■ Your task
Nothing but the records, copied exactly and stripped of pictures, should be in the answer.

■ Data for the task
######
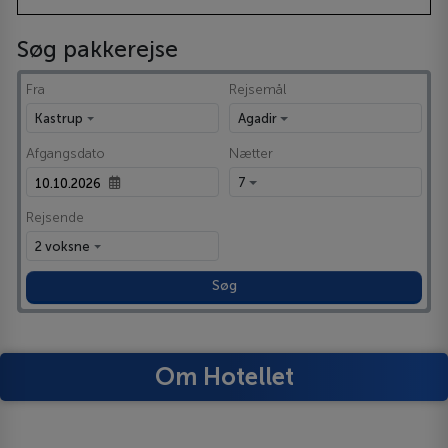
Søg pakkerejse
Fra
Rejsemål
Kastrup
Agadir
Afgangsdato
Nætter
7
Rejsende
2 voksne
Søg
Om Hotellet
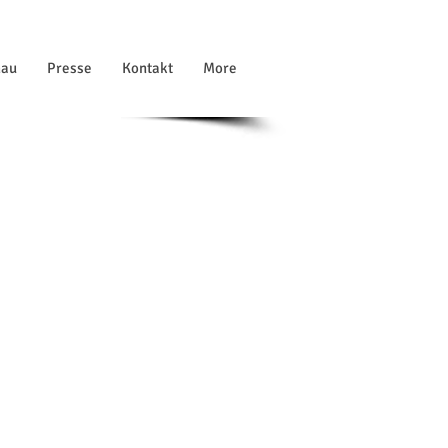
hau
Presse
Kontakt
More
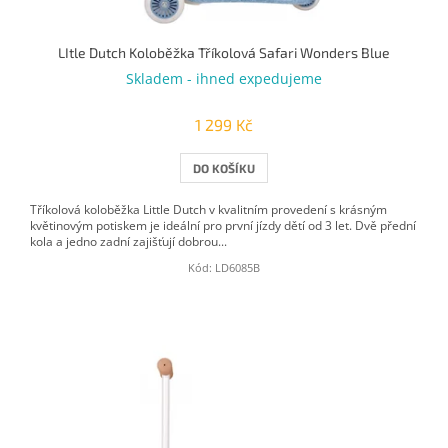
LItle Dutch Koloběžka Tříkolová Safari Wonders Blue
Skladem - ihned expedujeme
1 299 Kč
DO KOŠÍKU
Tříkolová koloběžka Little Dutch v kvalitním provedení s krásným
květinovým potiskem je ideální pro první jízdy dětí od 3 let. Dvě přední
kola a jedno zadní zajišťují dobrou...
Kód:
LD6085B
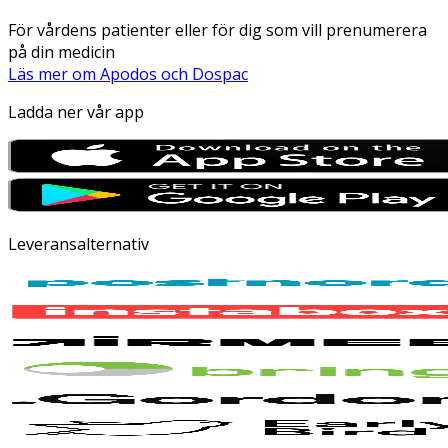
För vårdens patienter eller för dig som vill prenumerera
på din medicin
Läs mer om Apodos och Dospac
Ladda ner vår app
Leveransalternativ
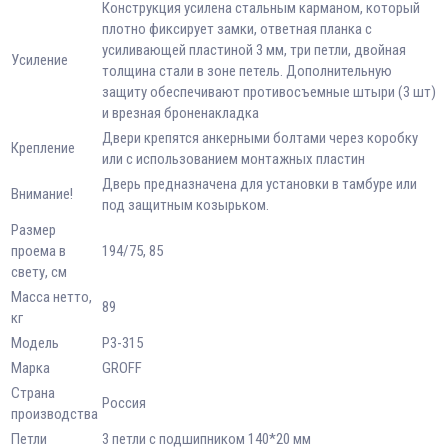
Конструкция усилена стальным карманом, который
плотно фиксирует замки, ответная планка с
усиливающей пластиной 3 мм, три петли, двойная
Усиление
толщина стали в зоне петель. Дополнительную
защиту обеспечивают противосъемные штыри (3 шт)
и врезная броненакладка
Двери крепятся анкерными болтами через коробку
Крепление
или с использованием монтажных пластин
Дверь предназначена для установки в тамбуре или
Внимание!
под защитным козырьком.
Размер
проема в
194/75, 85
свету, см
Масса нетто,
89
кг
Модель
Р3-315
Марка
GROFF
Страна
Россия
производства
Петли
3 петли с подшипником 140*20 мм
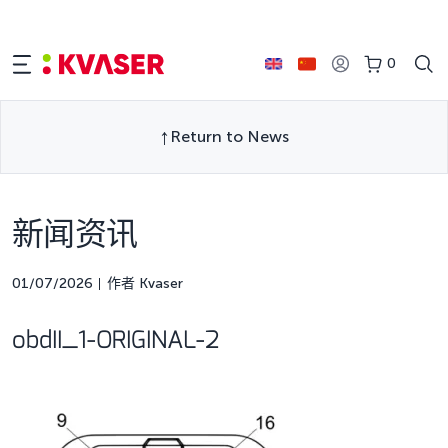
0
Return to News
新闻资讯
01/07/2026
作者 Kvaser
obdII_1-ORIGINAL-2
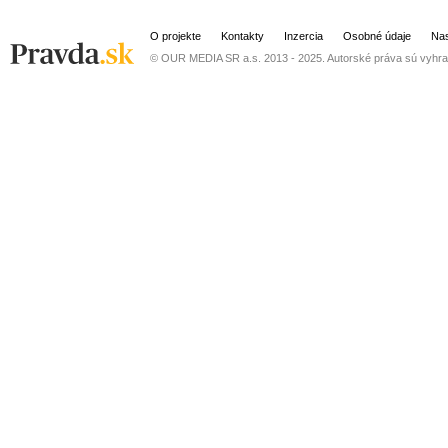
O projekte
Kontakty
Inzercia
Osobné údaje
Nas
© OUR MEDIA SR a.s. 2013 - 2025. Autorské práva sú vyhra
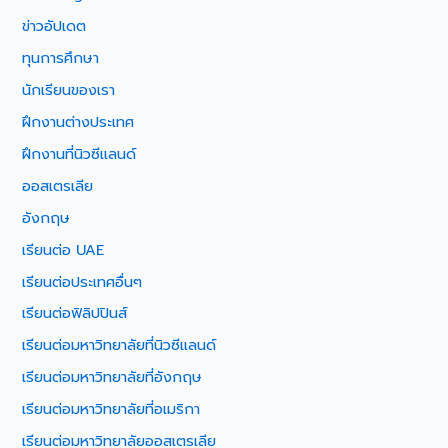
ข่าวอัปเดต
ทุนการศึกษา
นักเรียนของเรา
ฝึกงานต่างประเทศ
ฝึกงานที่นิวซีแลนด์
ออสเตรเลีย
อังกฤษ
เรียนต่อ UAE
เรียนต่อประเทศอื่นๆ
เรียนต่อฟิลิปปินส์
เรียนต่อมหาวิทยาลัยที่นิวซีแลนด์
เรียนต่อมหาวิทยาลัยที่อังกฤษ
เรียนต่อมหาวิทยาลัยที่อเมริกา
เรียนต่อมหาวิทยาลัยออสเตรเลีย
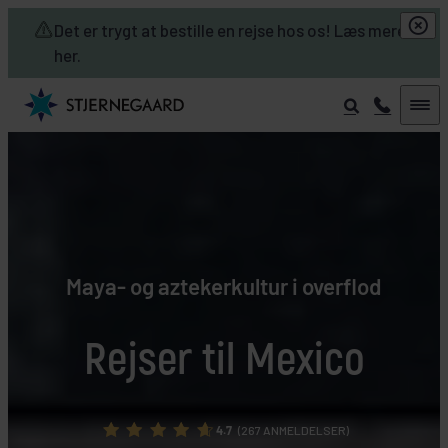
Skip to main content
Det er trygt at bestille en rejse hos os! Læs mere
her.
Maya- og aztekerkultur i overflod
Rejser til Mexico
4.7
(267 ANMELDELSER)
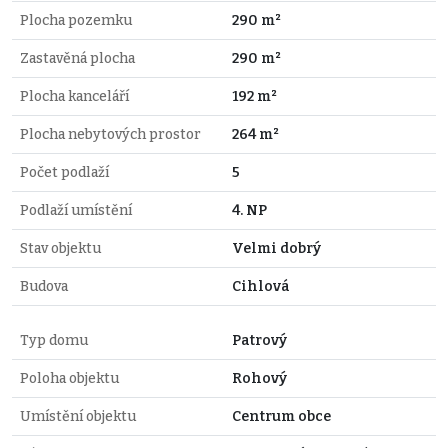
Plocha pozemku
290 m²
Zastavěná plocha
290 m²
Plocha kanceláří
192 m²
Plocha nebytových prostor
264 m²
Počet podlaží
5
Podlaží umístění
4. NP
Stav objektu
Velmi dobrý
Budova
Cihlová
Typ domu
Patrový
Poloha objektu
Rohový
Umístění objektu
Centrum obce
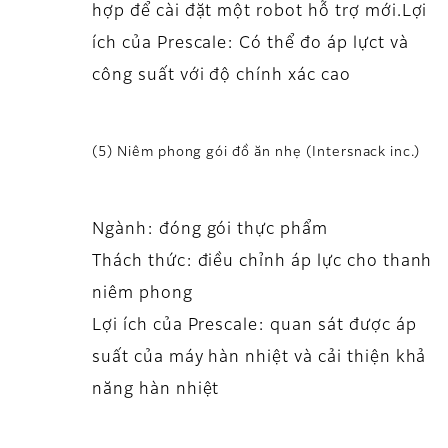
hợp để cài đặt một robot hỗ trợ mới.Lợi
ích của Prescale: Có thể đo áp lựct và
công suất với độ chính xác cao
(5) Niêm phong gói đồ ăn nhẹ (Intersnack inc.)
Ngành: đóng gói thực phẩm
Thách thức: điều chỉnh áp lực cho thanh
niêm phong
Lợi ích của Prescale: quan sát được áp
suất của máy hàn nhiệt và cải thiện khả
năng hàn nhiệt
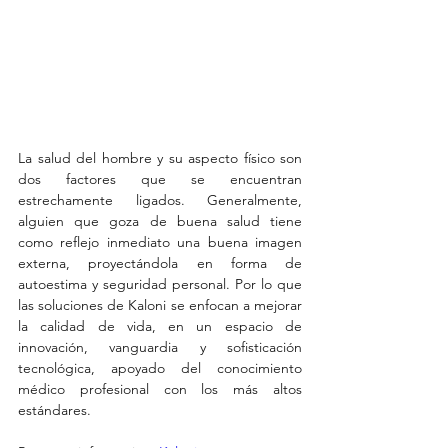
La salud del hombre y su aspecto físico son 
dos factores que se encuentran 
estrechamente ligados. Generalmente, 
alguien que goza de buena salud tiene 
como reflejo inmediato una buena imagen 
externa, proyectándola en forma de 
autoestima y seguridad personal. Por lo que 
las soluciones de Kaloni se enfocan a mejorar 
la calidad de vida, en un espacio de 
innovación, vanguardia y sofisticación 
tecnológica, apoyado del conocimiento 
médico profesional con los más altos 
estándares.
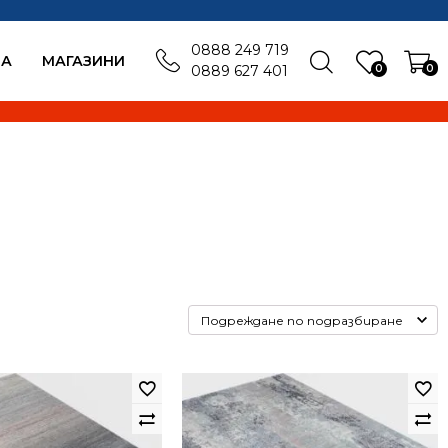
0888 249 719
БА
MАГАЗИНИ
0
0
0889 627 401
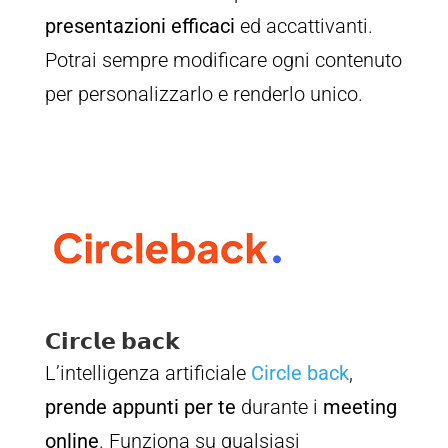
presentazioni efficaci
ed accattivanti.
Potrai sempre modificare ogni contenuto
per personalizzarlo e renderlo unico.
𝗖𝗶𝗿𝗰𝗹𝗲 𝗯𝗮𝗰𝗸
L’intelligenza artificiale
Circle back
,
prende appunti per te
durante i
meeting
online
. Funziona su qualsiasi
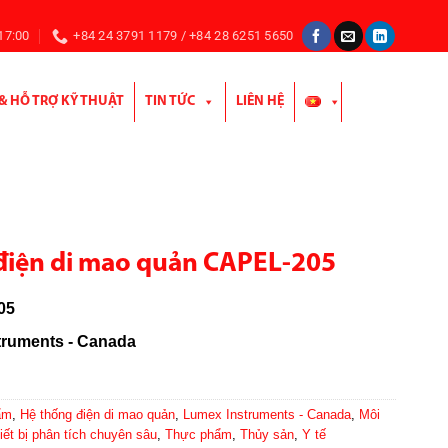
 17:00
+84 24 3791 1179 / +84 28 6251 5650
 & HỖ TRỢ KỸ THUẬT
TIN TỨC
LIÊN HỆ
điện di mao quản CAPEL-205
05
truments - Canada
ẩm
,
Hệ thống điện di mao quản
,
Lumex Instruments - Canada
,
Môi
iết bị phân tích chuyên sâu
,
Thực phẩm
,
Thủy sản
,
Y tế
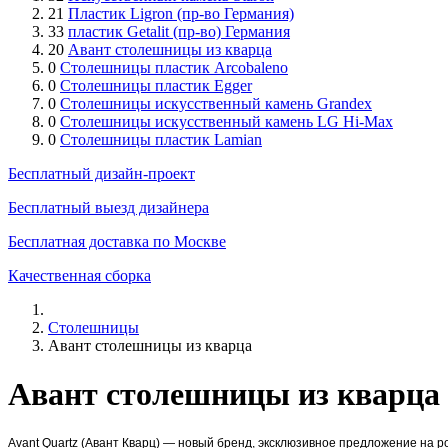
21
Пластик Ligron (пр-во Германия)
33
пластик Getalit (пр-во) Германия
20
Авант столешницы из кварца
0
Столешницы пластик Arcobaleno
0
Столешницы пластик Egger
0
Столешницы искусственный камень Grandex
0
Столешницы искусственный камень LG Hi-Max
0
Столешницы пластик Lamian
Бесплатный дизайн-проект
Бесплатный выезд дизайнера
Бесплатная доставка по Москве
Качественная сборка
Столешницы
Авант столешницы из кварца
Авант столешницы из кварца
Avant Quartz (Авант Кварц) — новый бренд, эксклюзивное предложение на р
######
■ Output for this exercise
Søg pakkerejse
Fra
Rejsemål
Kastrup
Agadir
Afgangsdato
Nætter
7
Rejsende
2 voksne
Søg
Om Hotellet
hau
Presse
Kontakt
More
LItle Dutch Koloběžka Tříkolová Safari Wonders Blue
Skladem - ihned expedujeme
1 299 Kč
DO KOŠÍKU
Tříkolová koloběžka Little Dutch v kvalitním provedení s krásným
květinovým potiskem je ideální pro první jízdy dětí od 3 let. Dvě přední
kola a jedno zadní zajišťují dobrou...
Kód:
LD6085B
För vårdens patienter eller för dig som vill prenumerera
på din medicin
Läs mer om Apodos och Dospac
Ladda ner vår app
Leveransalternativ
Конструкция усилена стальным карманом, который
плотно фиксирует замки, ответная планка с
усиливающей пластиной 3 мм, три петли, двойная
Усиление
толщина стали в зоне петель. Дополнительную
защиту обеспечивают противосъемные штыри (3 шт)
и врезная броненакладка
Двери крепятся анкерными болтами через коробку
Крепление
или с использованием монтажных пластин
Дверь предназначена для установки в тамбуре или
Внимание!
под защитным козырьком.
Размер
проема в
194/75, 85
свету, см
Масса нетто,
89
кг
Модель
Р3-315
Марка
GROFF
Страна
Россия
производства
Петли
3 петли с подшипником 140*20 мм
0
Return to News
新闻资讯
01/07/2026
作者 Kvaser
obdII_1-ORIGINAL-2
O projekte
Kontakty
Inzercia
Osobné údaje
Nas
© OUR MEDIA SR a.s. 2013 - 2025. Autorské práva sú vyhra
ข่าวอัปเดต
ทุนการศึกษา
นักเรียนของเรา
ฝึกงานต่างประเทศ
ฝึกงานที่นิวซีแลนด์
ออสเตรเลีย
อังกฤษ
เรียนต่อ UAE
เรียนต่อประเทศอื่นๆ
เรียนต่อฟิลิปปินส์
เรียนต่อมหาวิทยาลัยที่นิวซีแลนด์
เรียนต่อมหาวิทยาลัยที่อังกฤษ
เรียนต่อมหาวิทยาลัยที่อเมริกา
เรียนต่อมหาวิทยาลัยออสเตรเลีย
Skip to main content
Det er trygt at bestille en rejse hos os! Læs mere
her.
Maya- og aztekerkultur i overflod
Rejser til Mexico
4.7
(267 ANMELDELSER)
Plocha pozemku
290 m²
Zastavěná plocha
290 m²
Plocha kanceláří
192 m²
Plocha nebytových prostor
264 m²
Počet podlaží
5
Podlaží umístění
4. NP
Stav objektu
Velmi dobrý
Budova
Cihlová
Typ domu
Patrový
Poloha objektu
Rohový
Umístění objektu
Centrum obce
hợp để cài đặt một robot hỗ trợ mới.Lợi
ích của Prescale: Có thể đo áp lựct và
công suất với độ chính xác cao
(5) Niêm phong gói đồ ăn nhẹ (Intersnack inc.)
Ngành: đóng gói thực phẩm
Thách thức: điều chỉnh áp lực cho thanh
niêm phong
Lợi ích của Prescale: quan sát được áp
suất của máy hàn nhiệt và cải thiện khả
năng hàn nhiệt
La salud del hombre y su aspecto físico son 
dos factores que se encuentran 
estrechamente ligados. Generalmente, 
alguien que goza de buena salud tiene 
como reflejo inmediato una buena imagen 
externa, proyectándola en forma de 
autoestima y seguridad personal. Por lo que 
las soluciones de Kaloni se enfocan a mejorar 
la calidad de vida, en un espacio de 
innovación, vanguardia y sofisticación 
tecnológica, apoyado del conocimiento 
médico profesional con los más altos 
estándares.
0888 249 719
БА
MАГАЗИНИ
0
0
0889 627 401
presentazioni efficaci
ed accattivanti.
Potrai sempre modificare ogni contenuto
per personalizzarlo e renderlo unico.
𝗖𝗶𝗿𝗰𝗹𝗲 𝗯𝗮𝗰𝗸
L’intelligenza artificiale
Circle back
,
prende appunti per te
durante i
meeting
online
. Funziona su qualsiasi
 17:00
+84 24 3791 1179 / +84 28 6251 5650
 & HỖ TRỢ KỸ THUẬT
TIN TỨC
LIÊN HỆ
điện di mao quản CAPEL-205
05
truments - Canada
ẩm
,
Hệ thống điện di mao quản
,
Lumex Instruments - Canada
,
Môi
iết bị phân tích chuyên sâu
,
Thực phẩm
,
Thủy sản
,
Y tế
21
Пластик Ligron (пр-во Германия)
33
пластик Getalit (пр-во) Германия
20
Авант столешницы из кварца
0
Столешницы пластик Arcobaleno
0
Столешницы пластик Egger
0
Столешницы искусственный камень Grandex
0
Столешницы искусственный камень LG Hi-Max
0
Столешницы пластик Lamian
Бесплатный дизайн-проект
Бесплатный выезд дизайнера
Бесплатная доставка по Москве
Качественная сборка
Столешницы
Авант столешницы из кварца
Авант столешницы из кварца
Avant Quartz (Авант Кварц) — новый бренд, эксклюзивное предложение на р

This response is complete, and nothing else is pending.